Lorsque l’ASE avait lancé sa campagne de recrutement, en février 2021, Claudie Haigneré avait d’ailleurs mis en garde sur la constitution d’« équipages monoculturels et monolithiques ». « Nous avons la responsabilité sociétale de représenter le monde tel que nous le voulons demain », avait-elle déclaré.

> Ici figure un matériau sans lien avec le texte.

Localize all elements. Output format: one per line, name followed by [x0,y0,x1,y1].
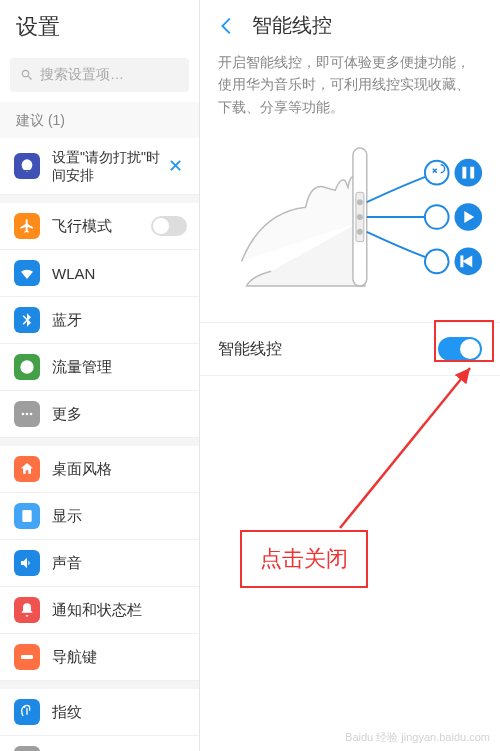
nav-icon [14,644,40,670]
more-icon [14,401,40,427]
bluetooth-icon [14,307,40,333]
svg-point-16 [425,250,449,274]
item-label: 声音 [52,554,187,573]
data-icon [14,354,40,380]
sidebar-item-airplane[interactable]: 飞行模式 [0,203,199,250]
display-icon [14,503,40,529]
svg-rect-13 [470,167,474,179]
lock-icon [14,746,40,751]
suggestion-item[interactable]: 设置"请勿打扰"时间安排 ✕ [0,138,199,195]
item-label: 导航键 [52,648,187,667]
suggestion-header: 建议 (1) [0,102,199,138]
svg-line-19 [340,368,470,528]
settings-title: 设置 [0,0,199,52]
fingerprint-icon [14,699,40,725]
divider [0,195,199,203]
airplane-icon [14,213,40,239]
item-label: 飞行模式 [52,217,151,236]
sidebar-item-notification[interactable]: 通知和状态栏 [0,587,199,634]
suggestion-label: 设置"请勿打扰"时间安排 [52,148,164,184]
sidebar-item-display[interactable]: 显示 [0,493,199,540]
home-icon [14,456,40,482]
svg-rect-4 [21,655,33,659]
search-placeholder: 搜索设置项… [40,66,124,84]
item-label: 指纹 [52,703,187,722]
svg-rect-18 [460,256,463,268]
settings-sidebar: 设置 搜索设置项… 建议 (1) 设置"请勿打扰"时间安排 ✕ 飞行模式 WLA… [0,0,200,751]
item-label: 蓝牙 [52,311,187,330]
sidebar-item-wlan[interactable]: WLAN [0,250,199,297]
detail-panel: 智能线控 开启智能线控，即可体验更多便捷功能，使用华为音乐时，可利用线控实现收藏… [200,0,500,751]
sidebar-item-sound[interactable]: 声音 [0,540,199,587]
item-label: 通知和状态栏 [52,601,187,620]
sidebar-item-lock[interactable]: 锁屏和密码 [0,736,199,751]
item-label: 更多 [52,405,187,424]
annotation-text: 点击关闭 [240,530,368,588]
back-icon[interactable] [216,15,238,37]
wifi-icon [14,260,40,286]
sidebar-item-nav[interactable]: 导航键 [0,634,199,681]
svg-point-14 [425,205,449,229]
sidebar-item-home-style[interactable]: 桌面风格 [0,446,199,493]
sidebar-item-fingerprint[interactable]: 指纹 [0,689,199,736]
svg-point-1 [26,413,29,416]
annotation-highlight-box [434,320,494,362]
detail-header: 智能线控 [200,0,500,51]
svg-rect-12 [462,167,466,179]
toggle-label: 智能线控 [218,339,282,360]
divider [0,438,199,446]
svg-point-0 [22,413,25,416]
svg-point-11 [454,159,482,187]
sound-icon [14,550,40,576]
svg-rect-3 [22,510,31,522]
item-label: WLAN [52,265,187,282]
detail-title: 智能线控 [252,12,332,39]
search-input[interactable]: 搜索设置项… [10,58,189,92]
svg-point-9 [357,229,363,235]
search-icon [20,68,34,82]
airplane-toggle[interactable] [151,216,187,236]
sidebar-item-bluetooth[interactable]: 蓝牙 [0,297,199,344]
svg-point-8 [357,214,363,220]
item-label: 流量管理 [52,358,187,377]
watermark: Baidu 经验 jingyan.baidu.com [345,730,490,745]
item-label: 桌面风格 [52,460,187,479]
close-icon[interactable]: ✕ [164,155,187,177]
detail-description: 开启智能线控，即可体验更多便捷功能，使用华为音乐时，可利用线控实现收藏、下载、分… [200,51,500,132]
sidebar-item-data[interactable]: 流量管理 [0,344,199,391]
notification-icon [14,597,40,623]
dnd-icon [14,153,40,179]
sidebar-item-more[interactable]: 更多 [0,391,199,438]
headset-illustration [212,132,488,302]
annotation-arrow [330,358,480,538]
item-label: 显示 [52,507,187,526]
svg-point-2 [30,413,33,416]
divider [0,681,199,689]
svg-point-7 [357,199,363,205]
settings-list: 飞行模式 WLAN 蓝牙 流量管理 更多 桌面风格 [0,203,199,751]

Par ailleurs, l’Agence spatiale européenne a annoncé plus tôt un budget d’environ 17 milliards d’euros pour les trois prochaines années, en nette hausse mais en deçà des 18,5 milliards qui étaient demandés par son directeur général. Au terme d’âpres négociations, les vingt-deux Etats membres, rassemblés pendant deux jours à Paris, ont décidé d’une enveloppe de 16,9 milliards d’euros, en hausse de 17 % par rapport aux trois dernières années.

C’est un « grand succès », a salué le ministre français de l’économie, Bruno Le Maire, estimant que le budget allait « au-delà des attentes ». Paris a abondé à hauteur de 3,25 milliards d’euros, les contributions des autres pays n’étant pas connues dans l’immédiat.

« Etant donné le niveau de l’inflation, je suis très impressionné par ce résultat », a pour sa part affirmé le patron de l’ESA, Josef Aschbacher, jugeant que le budget voté était « nécessaire pour ne pas rater le train » devant la féroce concurrence américaine et chinoise notamment.

Cette contribution est destinée à financer les programmes d’exploration spatiale (2,7 milliards d’euros), d’observation de la Terre notamment pour mesurer et surveiller le changement climatique (2,7 milliards) ou encore les lanceurs spatiaux, comme les évolutions des fusées Ariane-6 et de Vega-C (2,8 milliards d’euros).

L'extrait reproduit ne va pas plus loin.